Senioren

Lobbyarbeiter für Senioren

Nils Neudenberger und Rainer Ertl

Rainer Ertl (hinten) zieht sich aus dem Forum Katholische Seniorenarbeit im Dekanat Schwäbisch Hall zurück. Nils Neudenberger übernimmt die Geschäftsführung. Foto: drs/Guzy

Engagement für Ältere hat im Dekanat Schwäbisch Hall auch dank Rainer Ertl ein besonderes Gewicht. Nun gibt er die Verantwortung in neue Hände.

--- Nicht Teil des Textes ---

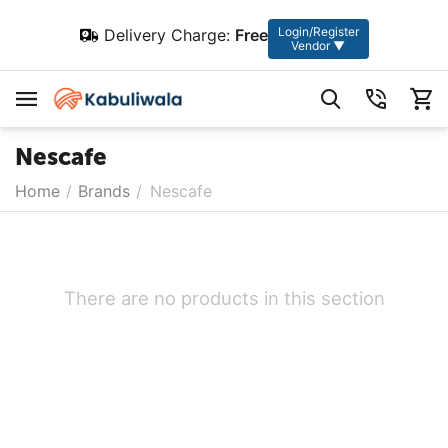
Login/Register
Delivery Charge:
Free
Vendor ▼
Nescafe
Home
/
Brands
/
Nescafe
There are no products in this section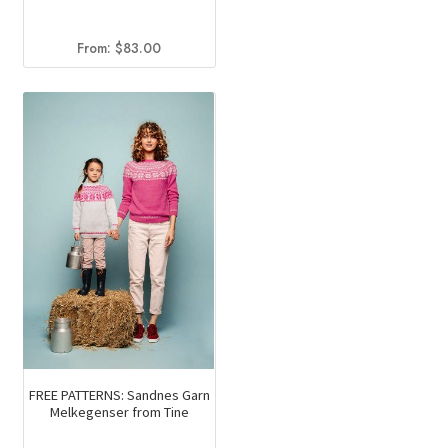
From:
$
83.00
FREE PATTERNS: Sandnes Garn
Melkegenser from Tine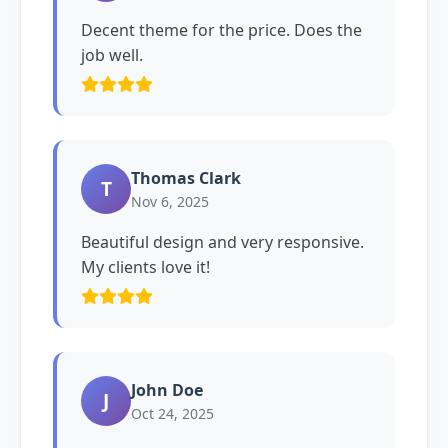
Decent theme for the price. Does the
job well.
Thomas Clark
T
Nov 6, 2025
Beautiful design and very responsive.
My clients love it!
John Doe
J
Oct 24, 2025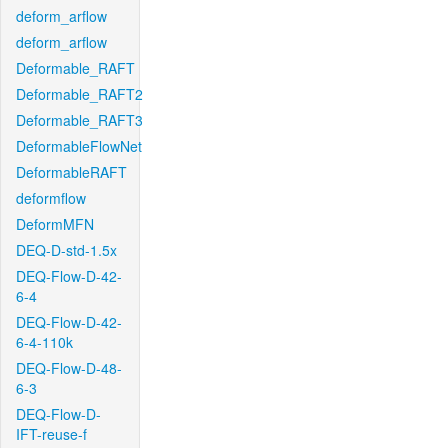
deform_arflow
deform_arflow
Deformable_RAFT
Deformable_RAFT2
Deformable_RAFT3
DeformableFlowNet
DeformableRAFT
deformflow
DeformMFN
DEQ-D-std-1.5x
DEQ-Flow-D-42-
6-4
DEQ-Flow-D-42-
6-4-110k
DEQ-Flow-D-48-
6-3
DEQ-Flow-D-
IFT-reuse-f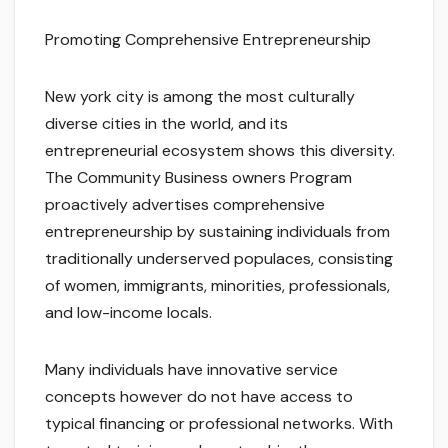
Promoting Comprehensive Entrepreneurship
New york city is among the most culturally
diverse cities in the world, and its
entrepreneurial ecosystem shows this diversity.
The Community Business owners Program
proactively advertises comprehensive
entrepreneurship by sustaining individuals from
traditionally underserved populaces, consisting
of women, immigrants, minorities, professionals,
and low-income locals.
Many individuals have innovative service
concepts however do not have access to
typical financing or professional networks. With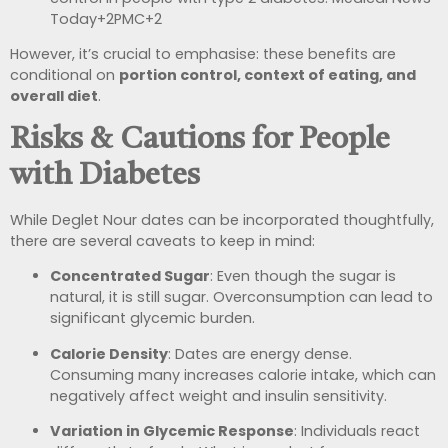
Today
+2
PMC
+2
However, it’s crucial to emphasise: these benefits are
conditional on
portion control, context of eating, and
overall diet
.
Risks & Cautions for People
with Diabetes
While Deglet Nour dates can be incorporated thoughtfully,
there are several caveats to keep in mind:
Concentrated Sugar
: Even though the sugar is
natural, it is still sugar. Overconsumption can lead to
significant glycemic burden.
Calorie Density
: Dates are energy dense.
Consuming many increases calorie intake, which can
negatively affect weight and insulin sensitivity.
Variation in Glycemic Response
: Individuals react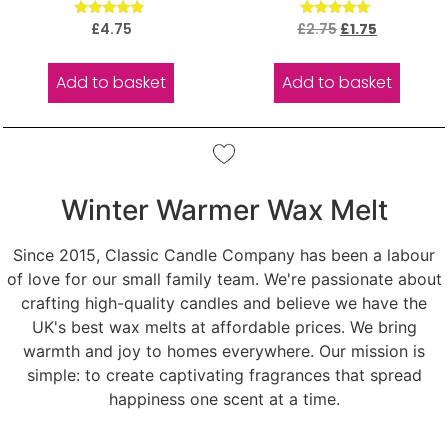
Rated
Rated
£
4.75
£
2.75
£
1.75
5.00
5.00
out of 5
out of 5
Add to basket
Add to basket
Winter Warmer Wax Melt
Since 2015, Classic Candle Company has been a labour
of love for our small family team. We're passionate about
crafting high-quality candles and believe we have the
UK's best wax melts at affordable prices. We bring
warmth and joy to homes everywhere. Our mission is
simple: to create captivating fragrances that spread
happiness one scent at a time.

Schon seit Jahrzehnten gibt es im Dekanat Schwäbisch Hall das Forum Katholische Seniorenarbeit. Dieses war bisher vor allem mit einer Person verbunden: Rainer Ertl. Nach seiner Zeit als Gemeindereferent verschrieb er sich der Seniorenarbeit auf vielfältige Weise und war seit 2008 Vorsitzender des Forums. Nachdem er diese Aufgabe zuletzt kommissarisch beziehungsweise nur noch als Sprecher fortsetzte, zieht der 76-Jährige sich nun endgültig aus diesem Engagement zurück – nicht ohne mit dafür zu sorgen, dass das Forum auch in Zukunft bestehen kann.

In einer Mitgliederversammlung wurde die Geschäftsführung auf Nils Neudenberger übertragen. Neudenberger ist Gemeindereferent in der Seelsorgeeinheit „Hohenloher Ebene“. Seit September ist der 47-Jährige für das Dekanat zusätzlich als Referent für Seniorenpastoral tätig. Mit dieser Profilstelle will das Dekanat seinen Schwerpunkt der Seniorenarbeit weiter ausbauen.

„Seniorenarbeit ist für uns ein großes Thema“, sagte Dekan Thomas Hertlein. Er hatte dabei insbesondere die flächenmäßige Ausdehnung und die ländliche Struktur des Dekanats im Blick. „Du hast viele Talente und Begabungen eingebracht“, würdigte er vor den versammelten Forumsmitgliedern die ehrenamtliche Arbeit von Ertl.  „Wir haben uns gefreut, dass wir die Profilstelle mit Nils Neudenberger besetzen konnten“, erklärte Dekanatsreferentin Utta Hahn.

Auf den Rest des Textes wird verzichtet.